A widening gap between academic ability and access to opportunity is shutting thousands of high-performing Nigerian graduates out of global education pathways, even as demands for international scholarships and advanced training continue to rise.
The extent of the challenge came into focus at a recent stakeholder forum organised by the iScholar Initiative (iSI), a non-governmental organisation, where figures showed that more than 15,000 Nigerians have applied through its scholarship pipeline since 2019, but only 455 have been supported so far, largely due to funding and mentoring constraints.
In 2025 alone, the organisation received over 4,000 applications for just 100 available slots.
Vice-President, Global Services, Amazon Web Services (AWS), Uwem Ukpong, described the barrier as less about ability and more about access.

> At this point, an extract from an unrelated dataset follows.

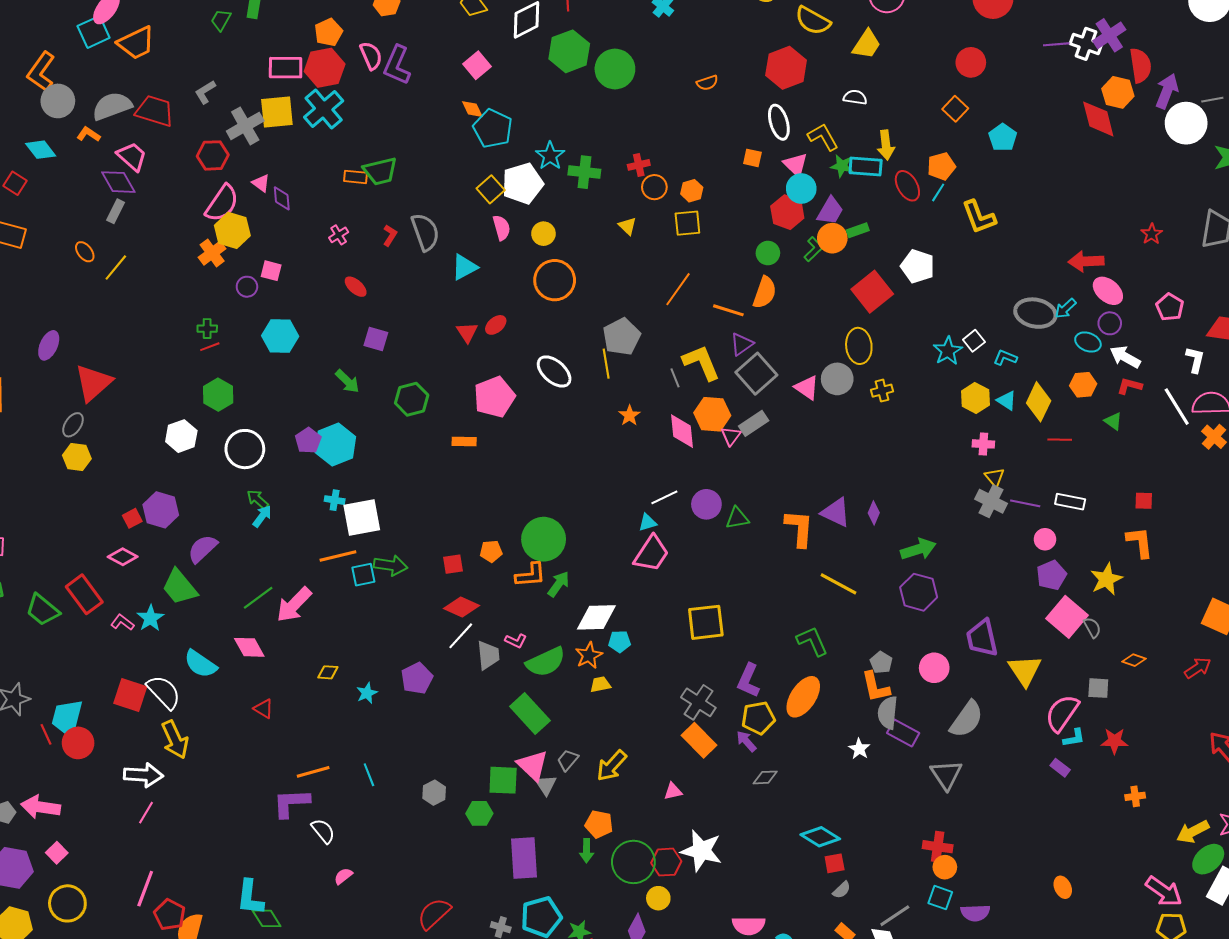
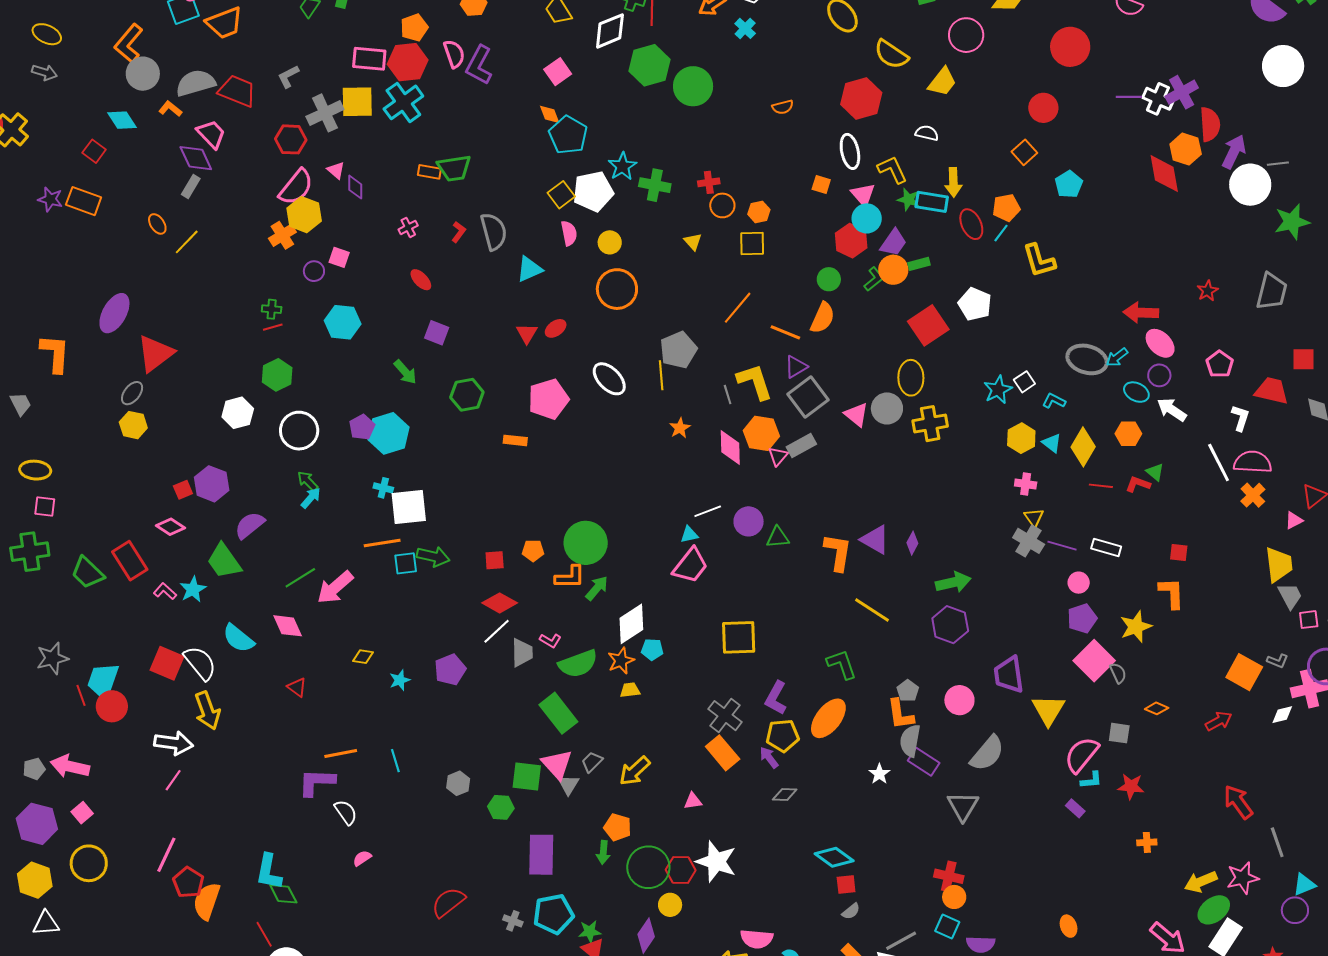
purple ellipse: (49, 345) -> (114, 313), size x1.4
red L-shape: (1129, 386) -> (1138, 484), moved
yellow cross: (882, 391) -> (930, 424), size x1.6
white diamond: (596, 617) -> (631, 624), turned -36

He noted that many candidates fail not for lack of merit, but because they cannot afford standardised tests, interview logistics or basic infrastructure such as electricity and internet access.
According to him, supporting a student through exams like the Graduate Management Admission Test (GMAT), Graduate Record Examinations (GRE) and Test of English as a Foreign Language (TOEFL) typically cost about $1,000, a sum that remains out of reach for many high-performing graduates of Nigerian universities.
Ukpong, a trustee of iSI, argued that concerns around “brain drain” should be reframed, citing Nigeria’s estimated $20 billion yearly diaspora remittances.
He said expanding global exposure could double that figure over time, while also building a pool of globally trained Nigerians who contribute skills, funding and networks back home, whether physically or from the diaspora.
President of iScholar Initiative, Victor Ogunmola, traced the organisation’s origin to his own experience of nearly missing an opportunity years ago because he could not afford a modest application fee.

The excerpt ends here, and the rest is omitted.